Lower qualified men most at risk from potential new EU trade barriers


#1

Originally published at: https://whichinvestmenttrust.com/lower-qualified-men-most-at-risk-from-potential-new-eu-trade-barriers/

Men with GCSE qualifications or below employed in certain manual occupations are more likely than other groups to work in industries at particular risk from new barriers to trade with the EU after Brexit. Historically, those in this group have struggled to find equally well-paid work elsewhere when job losses have occurred. That is one…


#2

It sounds to me like it will effect many of the very same people who voted for Brexit, which is very sad.

It is also sad that so many people were hoodwinked by extreme right wingers in to not understanding the importance of free trade agreements and how if we are out of the EU we cannot get the same free trade benefits.

The Brexiteers argue that we can trade with the rest of the world and because other parts of the world are growing faster we will be better off. But this ignores the fact that all countries trade more with those around them for reasons of time (important for perishable foods), culture, language, being on a similar timezone etc.

Also, we can trade with the rest of the world right now, so, whatever has stopped us will we begin trading more just because we’re out of the EU???


#3

I agree with you @xaivercatalan we can trade with the fast growing parts of the world already but don’t to any great extent even though being in the EU does not stop us from doing so. indeed, Germany and the Netherlands trade considerably more than the UK does with the rest of the world for all sorts of manufactured goods.

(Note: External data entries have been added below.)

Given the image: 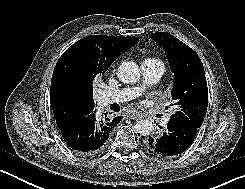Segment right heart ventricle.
<instances>
[{
  "mask_svg": "<svg viewBox=\"0 0 245 189\" xmlns=\"http://www.w3.org/2000/svg\"><path fill=\"white\" fill-rule=\"evenodd\" d=\"M147 59H149V60H157V59H154V58H152V59L151 58H147Z\"/></svg>",
  "mask_w": 245,
  "mask_h": 189,
  "instance_id": "right-heart-ventricle-1",
  "label": "right heart ventricle"
}]
</instances>
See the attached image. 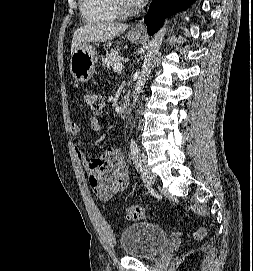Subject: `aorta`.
<instances>
[{
    "label": "aorta",
    "mask_w": 253,
    "mask_h": 271,
    "mask_svg": "<svg viewBox=\"0 0 253 271\" xmlns=\"http://www.w3.org/2000/svg\"><path fill=\"white\" fill-rule=\"evenodd\" d=\"M168 19H165L164 25L154 34L152 40L149 43V49L145 55L144 62L142 65L141 72L138 76L136 86L133 92L132 107L136 105L139 95L144 87L148 76L150 75L151 69L154 65L155 58L159 53V49L163 43L166 30H167Z\"/></svg>",
    "instance_id": "762f6f07"
}]
</instances>
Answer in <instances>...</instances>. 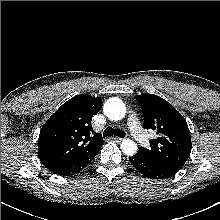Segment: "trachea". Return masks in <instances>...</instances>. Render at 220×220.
<instances>
[{
	"label": "trachea",
	"instance_id": "3493384b",
	"mask_svg": "<svg viewBox=\"0 0 220 220\" xmlns=\"http://www.w3.org/2000/svg\"><path fill=\"white\" fill-rule=\"evenodd\" d=\"M113 135L123 138L125 137L126 134L124 131L119 130V129H114L110 126L104 130V133H103L104 137L113 136Z\"/></svg>",
	"mask_w": 220,
	"mask_h": 220
}]
</instances>
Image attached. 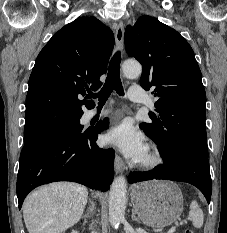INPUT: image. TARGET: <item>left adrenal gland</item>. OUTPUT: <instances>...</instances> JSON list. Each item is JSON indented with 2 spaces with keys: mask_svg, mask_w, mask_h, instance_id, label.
Masks as SVG:
<instances>
[{
  "mask_svg": "<svg viewBox=\"0 0 227 233\" xmlns=\"http://www.w3.org/2000/svg\"><path fill=\"white\" fill-rule=\"evenodd\" d=\"M131 218H132L133 221H136V222L140 223L139 219L135 215L134 210H132V216H131Z\"/></svg>",
  "mask_w": 227,
  "mask_h": 233,
  "instance_id": "1",
  "label": "left adrenal gland"
}]
</instances>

But it’s become a polarising divide where economics counts for very little. It won’t be until a few years down the line when we as a country are becoming poorer that those who voted for this will see the error of their ways.


#4

Can we trade with anyone now? I’m not sure it is totally open to us, on all products. Where did NZ lamb go? I’m sure that was blocked.


#5

But probably not as sad as it effecting many of the very same people who didn’t vote for Brexit.